Assoluzione opponibile al datore solo se presente al processo penale, ordinanza della Cassazione

La recente ordinanza numero 9454 del 6 aprile 2023 della Cassazione ha stabilito che nel giudizio sulla legittimità del licenziamento per giusta causa, il giudicato penale può essere opponibile al datore di lavoro solo se quest’ultimo ha preso parte al processo penale.

In altre parole, se il lavoratore è stato assolto per il fatto che ha portato all’intimazione del licenziamento, il datore di lavoro può far valere il giudicato penale solo se ha partecipato al processo penale. Questa sentenza ha importanti implicazioni per la tutela dei lavoratori e per le aziende che intendano licenziare il personale per motivi disciplinari.

Nel caso in questione, il dipendente di una società energetica ha chiesto di essere reintegrato dopo esser stato licenziato in quanto accusato di aver effettuato un allaccio abusivo alla rete elettrica in favore della sua abitazione. Il lavoratore ha affermato di essere stato assolto in sede penale per i medesimi fatti. Tuttavia, la Corte d’Appello ha confermato la legittimità del licenziamento, poiché i due giudizi sono indipendenti tra loro.

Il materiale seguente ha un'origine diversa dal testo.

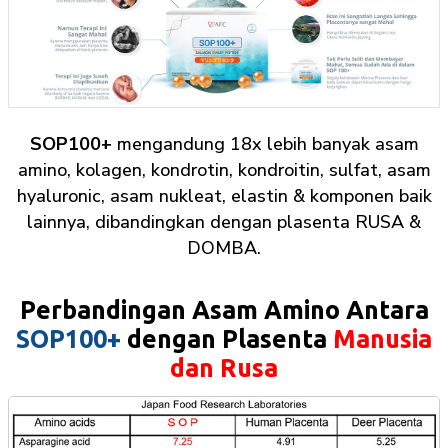
SOP100+
mengandung 18x lebih banyak asam
amino, kolagen, kondrotin, kondroitin, sulfat, asam
hyaluronic, asam nukleat, elastin & komponen baik
lainnya, dibandingkan dengan plasenta RUSA &
DOMBA.
Perbandingan Asam Amino Antara
SOP100+
dengan Plasenta
Manusia
dan Rusa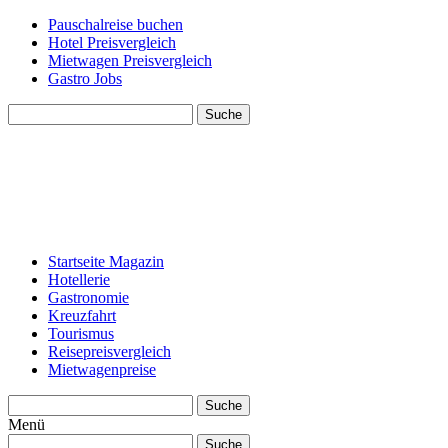
Pauschalreise buchen
Hotel Preisvergleich
Mietwagen Preisvergleich
Gastro Jobs
Suche
Startseite Magazin
Hotellerie
Gastronomie
Kreuzfahrt
Tourismus
Reisepreisvergleich
Mietwagenpreise
Suche
Menü
Suche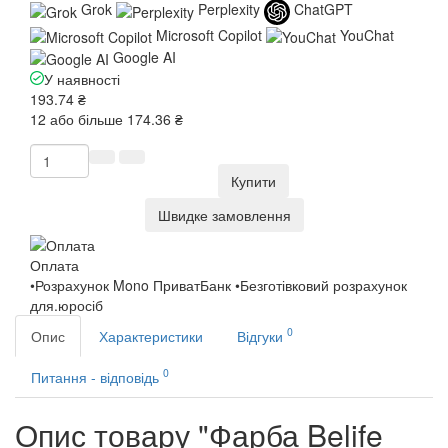
Grok
Perplexity
ChatGPT
Microsoft Copilot
YouChat
Google AI
У наявності
193.74 ₴
12 або більше 174.36 ₴
Купити
Швидке замовлення
Оплата
•Розрахунок Mono ПриватБанк •Безготівковий розрахунок
для.юросіб
0
Опис
Характеристики
Відгуки
0
Питання - відповідь
Опис товару "Фарба Belife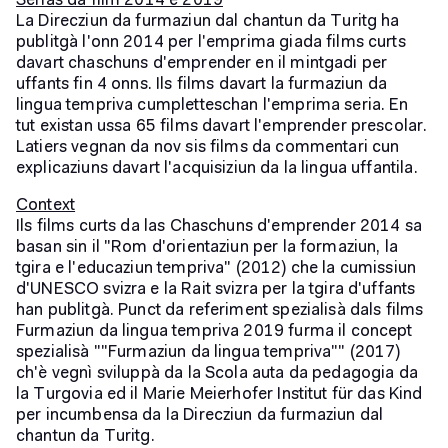
Serias da film 2014 e 2019
La Direcziun da furmaziun dal chantun da Turitg ha
publitgà l'onn 2014 per l'emprima giada films curts
davart chaschuns d'emprender en il mintgadi per
uffants fin 4 onns. Ils films davart la furmaziun da
lingua tempriva cumpletteschan l'emprima seria. En
tut existan ussa 65 films davart l'emprender prescolar.
Latiers vegnan da nov sis films da commentari cun
explicaziuns davart l'acquisiziun da la lingua uffantila.
Context
Ils films curts da las Chaschuns d'emprender 2014 sa
basan sin il "Rom d'orientaziun per la formaziun, la
tgira e l'educaziun tempriva" (2012) che la cumissiun
d'UNESCO svizra e la Rait svizra per la tgira d'uffants
han publitgà. Punct da referiment spezialisà dals films
Furmaziun da lingua tempriva 2019 furma il concept
spezialisà ""Furmaziun da lingua tempriva"" (2017)
ch'è vegnì sviluppà da la Scola auta da pedagogia da
la Turgovia ed il Marie Meierhofer Institut für das Kind
per incumbensa da la Direcziun da furmaziun dal
chantun da Turitg.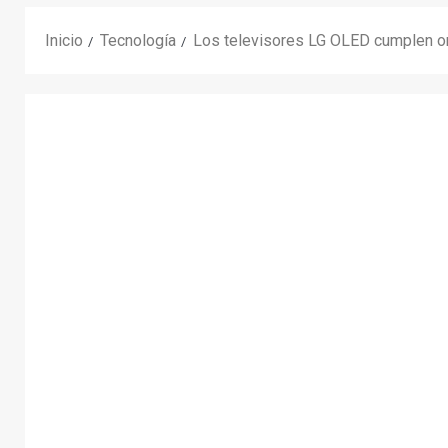
Inicio
Tecnología
Los televisores LG OLED cumplen onc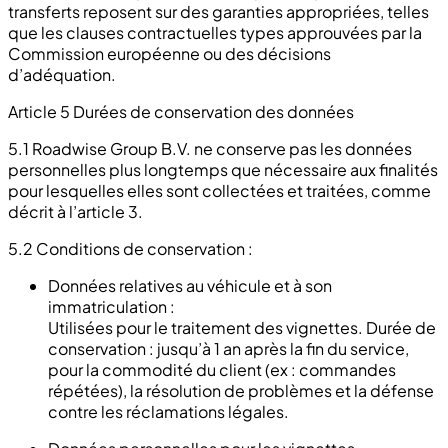
transferts reposent sur des garanties appropriées, telles
que les clauses contractuelles types approuvées par la
Commission européenne ou des décisions
d’adéquation.
Article 5 Durées de conservation des données
5.1 Roadwise Group B.V. ne conserve pas les données
personnelles plus longtemps que nécessaire aux finalités
pour lesquelles elles sont collectées et traitées, comme
décrit à l’article 3.
5.2 Conditions de conservation :
Données relatives au véhicule et à son
immatriculation :
Utilisées pour le traitement des vignettes. Durée de
conservation : jusqu’à 1 an après la fin du service,
pour la commodité du client (ex : commandes
répétées), la résolution de problèmes et la défense
contre les réclamations légales.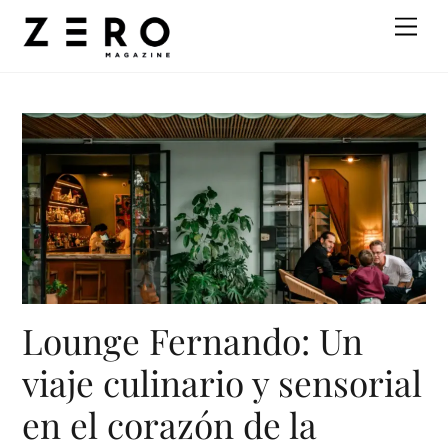
Skip
Men
to
content
Lounge Fernando: Un
viaje culinario y sensorial
en el corazón de la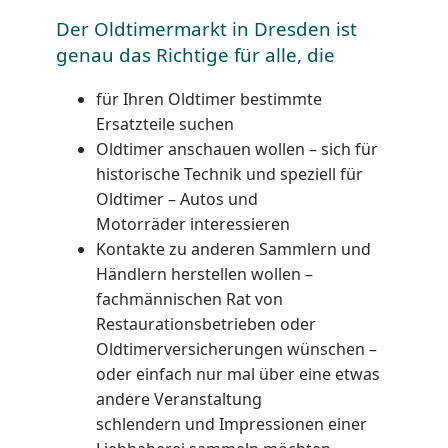
Der Oldtimermarkt in Dresden ist
genau das Richtige für alle, die
für Ihren Oldtimer bestimmte
Ersatzteile suchen
Oldtimer anschauen wollen – sich für
historische Technik und speziell für
Oldtimer – Autos und
Motorräder interessieren
Kontakte zu anderen Sammlern und
Händlern herstellen wollen –
fachmännischen Rat von
Restaurationsbetrieben oder
Oldtimerversicherungen wünschen –
oder einfach nur mal über eine etwas
andere Veranstaltung
schlendern und Impressionen einer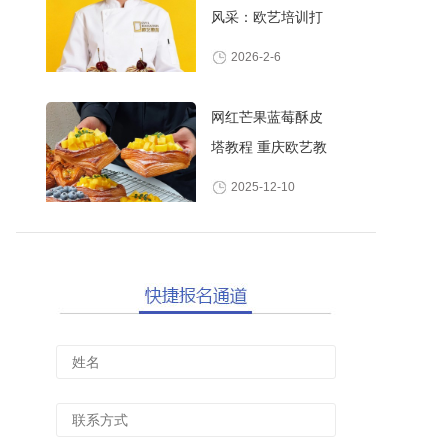
风采：欧艺培训打
造高颜值甜品师
2026-2-6
网红芒果蓝莓酥皮
塔教程 重庆欧艺教
你做酥脆爆浆水果
2025-12-10
丹麦酥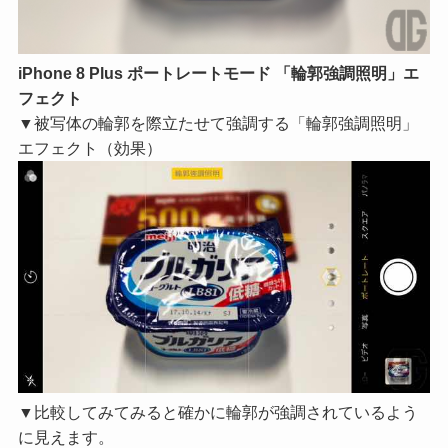
iPhone 8 Plus ポートレートモード 「輪郭強調照明」エ
フェクト
▼被写体の輪郭を際立たせて強調する「輪郭強調照明」
エフェクト（効果）
▼比較してみてみると確かに輪郭が強調されているよう
に見えます。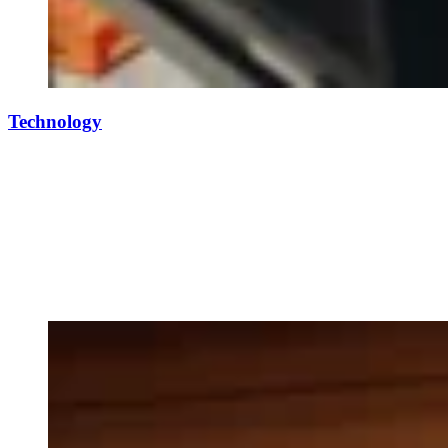
Technology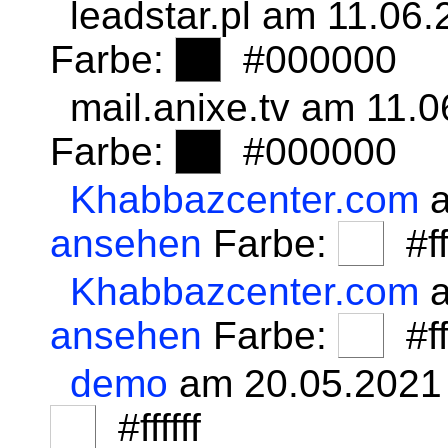
leadstar.pl am 11.06
Farbe:
#000000
mail.anixe.tv am 11.
Farbe:
#000000
Khabbazcenter.com
a
ansehen
Farbe:
#fff
Khabbazcenter.com
a
ansehen
Farbe:
#fff
demo
am 20.05.2021
#ffffff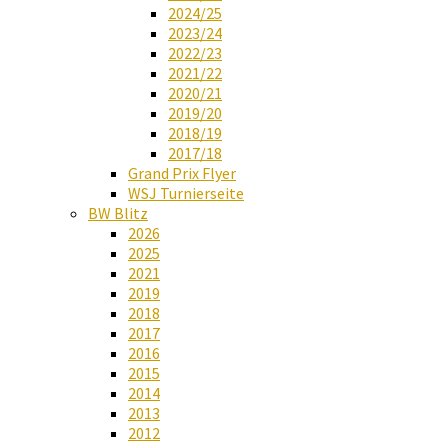
2024/25
2023/24
2022/23
2021/22
2020/21
2019/20
2018/19
2017/18
Grand Prix Flyer
WSJ Turnierseite
BW Blitz
2026
2025
2021
2019
2018
2017
2016
2015
2014
2013
2012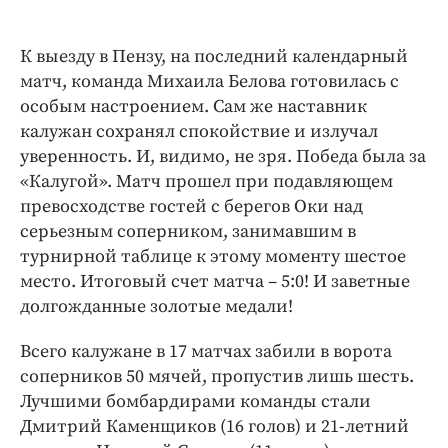
К выезду в Пензу, на последний календарный
матч, команда Михаила Белова готовилась с
особым настроением. Сам же наставник
калужан сохранял спокойствие и излучал
уверенность. И, видимо, не зря. Победа была за
«Калугой». Матч прошел при подавляющем
превосходстве гостей с берегов Оки над
серьезным соперником, занимавшим в
турнирной таблице к этому моменту шестое
место. Итоговый счет матча – 5:0! И заветные
долгожданные золотые медали!
Всего калужане в 17 матчах забили в ворота
соперников 50 мячей, пропустив лишь шесть.
Лучшими бомбардирами команды стали
Дмитрий Каменщиков (16 голов) и 21-летний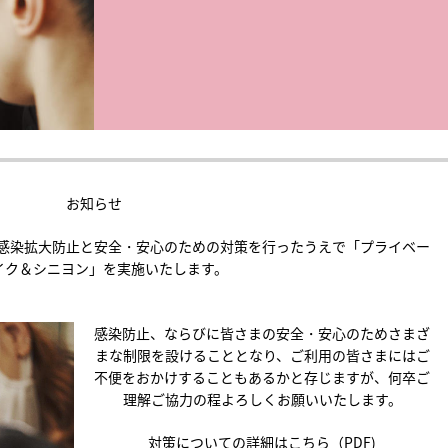
お知らせ
感染拡大防止と安全・安心のための対策を行ったうえで「プライベー
メイク＆シニヨン」を実施いたします。
感染防止、ならびに皆さまの安全・安心のためさまざ
まな制限を設けることとなり、ご利用の皆さまにはご
不便をおかけすることもあるかと存じますが、何卒ご
理解ご協力の程よろしくお願いいたします。
対策についての詳細はこちら（PDF)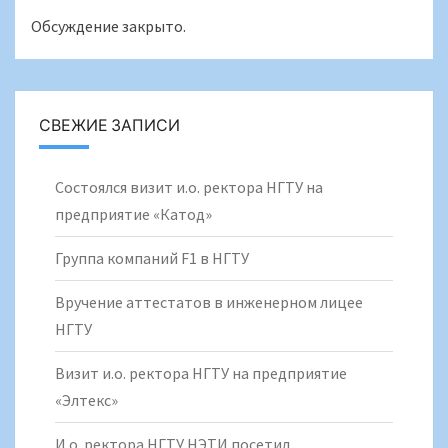
Обсуждение закрыто.
СВЕЖИЕ ЗАПИСИ
Состоялся визит и.о. ректора НГТУ на
предприятие «Катод»
Группа компаний F1 в НГТУ
Вручение аттестатов в инженерном лицее
НГТУ
Визит и.о. ректора НГТУ на предприятие
«Элтекс»
И.о. ректора НГТУ НЭТИ посетил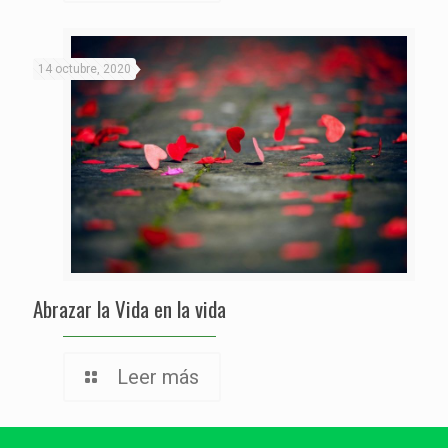
14 octubre, 2020
Abrazar la Vida en la vida
Leer más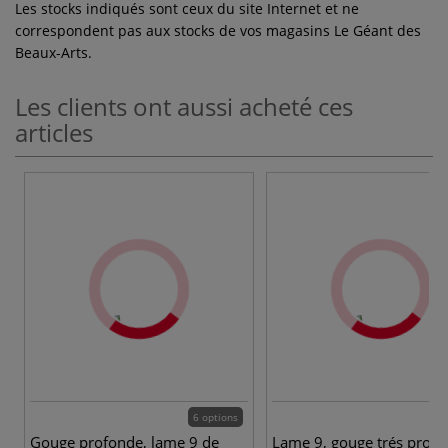
Les stocks indiqués sont ceux du site Internet et ne
correspondent pas aux stocks de vos magasins Le Géant des
Beaux-Arts.
Les clients ont aussi acheté ces
articles
6 options
Gouge profonde, lame 9 de
Lame 9, gouge trés prof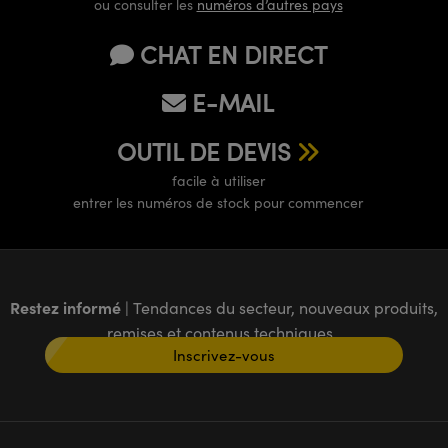
ou consulter les
numéros d’autres pays
CHAT EN DIRECT
E-MAIL
OUTIL DE DEVIS
facile à utiliser
entrer les numéros de stock pour commencer
Restez informé
| Tendances du secteur, nouveaux produits,
remises et contenus techniques
Inscrivez-vous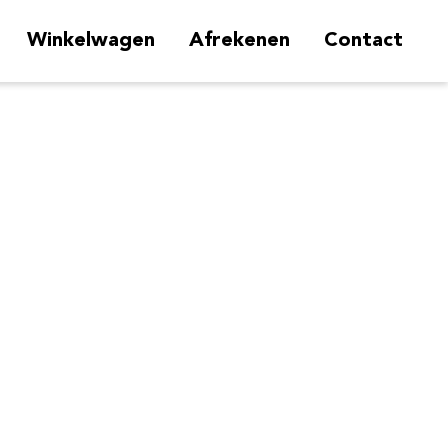
Winkelwagen
Afrekenen
Contact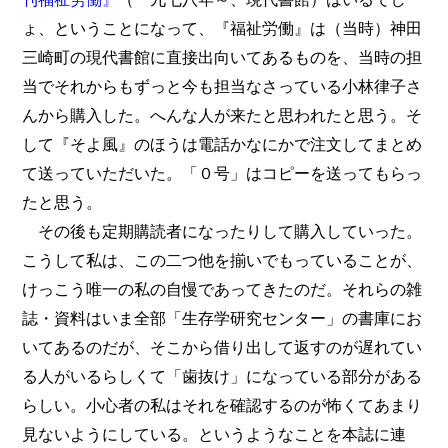
ょ、ということになって、『福祉労働』は（当時）神田
三崎町の現代書館に直接出向いてあるものを、当時の担
当でそれからもずっと今も担当なさっている小林律子さ
んから購入した。へんな人が来たと思われたと思う。そ
して『そよ風』のほうは電話かなにかで注文してまとめ
て送っていただいた。「０号」はコピーを送ってもらっ
たと思う。
その後も定期購読者になったりして購入していった。
こうして私は、この二つ他を揃いでもっていることが、
けっこう唯一の私の自慢であってきたのだ。それらの雑
誌・資料はいま全部「生存学研究センター」の書庫にお
いてあるのだが、そこから借り出して返すのが遅れてい
る人がいるらしくて「歯抜け」になっている部分がある
らしい。小心者の私はそれを確認するのが怖くてあまり
見ないようにしている。というようなことを本誌に連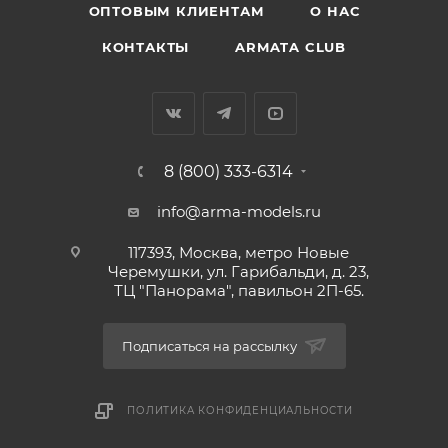
ОПТОВЫМ КЛИЕНТАМ
О НАС
КОНТАКТЫ
ARMATA CLUB
8 (800) 333-6314
info@arma-models.ru
117393, Москва, метро Новые
Черемушки, ул. Гарибальди, д. 23,
ТЦ "Панорама", павильон 2П-65.
Подписаться на рассылку
ПОЛИТИКА КОНФИДЕНЦИАЛЬНОСТИ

La Cassazione afferma che l’efficacia della sentenza penale di condanna o di assoluzione in altri giudizi civili o amministrativi deve essere regolata dall’art. 654 c.p.p. Secondo gli ermellini nei giudizi civili o amministrativi non di danno, il giudicato penale di assoluzione non è opponibile ai soggetti che non abbiano partecipato al relativo processo. Pertanto, il giudice civile può compiere un autonomo accertamento della vicenda sotto il profilo disciplinare.

La Cassazione ha quindi rigettato il ricorso di un lavoratore e confermato la legittimità del licenziamento irrogatogli.